You’ve probably been told that your 20s will be the best years of your life. As someone a little older, I can tell you honestly that nothing could be further from the truth. Here are 13 reasons you’ll love your 30s. Editor’s note: Witness Sean Connery. The dashing Scotsman was 32 when the first James Bond film dropped—and in his mid-thirties whilst hanging out with former Miss France/20-something Thunderball co-star Claudine Augur here.
13. There are no judgments: People in their 30s are busy dealing with getting engaged, getting married and getting pregnant. So they don’t have nearly as much time to pass judgment on the things you wear, the music you listen to, or the people you hang out with. By the time you hit your 30s, you pretty much know who you are, what you like, and what you don’t. Now you can relax and embrace your secret love for My Little Pony, because honestly, nobody cares, bro.
12. You develop excellent “crazy radar”: Sure, that beautiful girl rambling on at the party about how much she loves cocaine and her stalker ex-boyfriend seems like a lot of fun when you’re in your 20s! But now you know better.
11. You become a professor of booze: Back in college, you tried every possible nasty liquor combination ever known to man, from Jägerbombs to shots of Green Chartreuse. We get it: You were hardcore, broke and had no discerning taste. Fast forward just a few years and you’ll gain tremendous respect for fine wine and develop an encyclopedic knowledge of whiskey. It’ll happen overnight—or after a particularly bad hangover.
10. You develop a sudden and deep appreciation for Steely Dan: One day it just happens. You’re driving along in your car and a Steely Dan song that you’ve probably heard a million times comes on the radio. But this time it’s different, you can’t put your finger on it, but holy crap isn’t “Deacon Blues” one of the best songs ever made?

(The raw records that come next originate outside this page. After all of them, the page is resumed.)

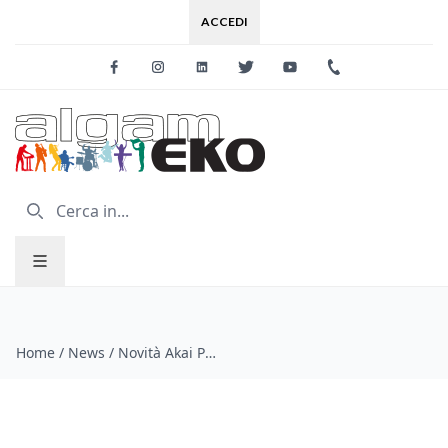
ACCEDI
Facebook
Instagram
Linkedin
Twitter
Youtube
+39 0733 227
Home
/
News
/
Novità Akai Professional dal Winter Namm 2013!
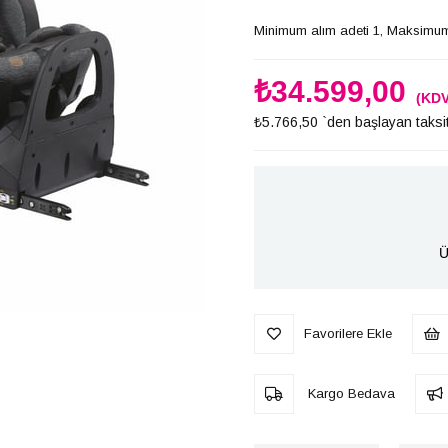
Minimum alım adeti 1, Maksimum
₺34.599,00
(KDV
₺5.766,50
`den başlayan taksit
Ü
Favorilere Ekle
Kargo Bedava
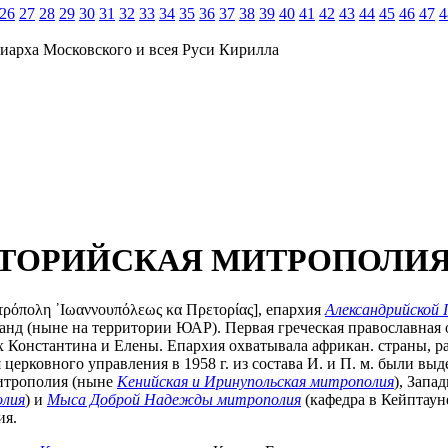
26
27
28
29
30
31
32
33
34
35
36
37
38
39
40
41
42
43
44
45
46
47
4
иарха Московского и всея Руси Кирилла
ЕТОРИЙСКАЯ МИТРОПОЛИ
τρόπολη ᾿Ιωαννουπόλεως κα Πρετορίας], епархия
Александрийской 
анд (ныне на территории ЮАР). Первая греческая православная о
ых Константина и Елены. Епархия охватывала африкан. страны,
церковного управления в 1958 г. из состава И. и П. м. были в
итрополия (ныне
Кенийская и Иринупольская митрополия
), Запа
олия
) и
Мыса Доброй Надежды митрополия
(кафедра в Кейптауне
ия.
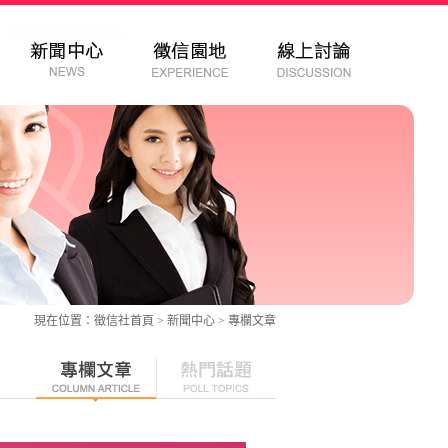
現在位置：
徵信社
首頁 > 新聞中心 >
專欄文章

Yeah it is.
9. You no longer debate partying vs. staying in: In your 30s, you’ll rarely find yourself at a crappy late-night house party, convincing yourself that this one night will be the most epic Harold & Kumar life-changing event of your life. It sounds crazy, but you’ll find a deep appreciation for staying home, kicking back and chilling—not even like a villain, but like a common, law-abiding man.
8. You appreciate life through death: If you haven’t already had a family member die, be prepared to have to deal with this in your 30s. Yes, it’s horrible when a loved one passes, but it makes you appreciate your own life more. And remember, you’re only in your 30s, so still you have plenty of time left to enjoy it.
7. You find your friends and ditch your acquaintances: In your 30s, you truly understand the difference between real friends and happy hour acquaintances. You may have been pretty popular in college, but in your 30s you’d trade all your workplace beer o’clock dudes and your Facebook frat brothers for your few best friends.
6. You lose the fear of missing out: Young people are often fueled by a fear that if they’re not at the right party, concert, club or vacation spot, they’re missing out on life. While this fear never fully goes away, it does lessen greatly in your 30s. You won’t really feel bad about missing out on anything because you’ve done it all before, and you’re focused on yourself, not others.
5. You’re a grown-ass man: By the time you reach your early- to mid-30s, you should know how to properly fill out your tax returns, file your own medical claims, and maybe even buy and sell your first house. And ideally you’ll learn to read the fine print in contracts, and ask your lawyer friends to read said contracts before you sign them.
4. You go gray: Statistically speaking, you will most likely begin to start finding gray hairs on your head and in your beard in your early 30s. Don’t try to fight this by plucking them. Embrace your inner George Clooney like a boss. It suits you.
3. You’re looking good and feeling good: A few wrinkles? A couple of extra pounds? Not a problem at all. You’re mature man and smarter than you’ve ever been, even if that’s not saying a lot. You’ve seen and done so many stupid things over the course of your young lifetime that you’re now looking like a sexy, sophisticated, safe bet to everyone… including your parents. Good job, Mom and Dad!
2. It’s easier to get laid: You’re now old enough to be that older guy who all the girls in their 20s want to be with. But you’re still young enough for all the woman in their 30s to settle down with. By now you’re either with a longtime girlfriend or wife who knows how to fulfill your sexual kinks inside and out, or you’re dating multiple people and living a sweet Barney from How I Met Your Mother bachelor lifestyle. Either way, congratulations, you win at life.
1. You’re not too old … yet: There is nothing worse in life than being told you’re too old to do something. As long as you’re young, your time will come—all you have to do is work toward it. So while you may never be a professional starting pitcher for the Yankees, you still have plenty of time to work on that old muscle car in the garage. Vroom-vroom!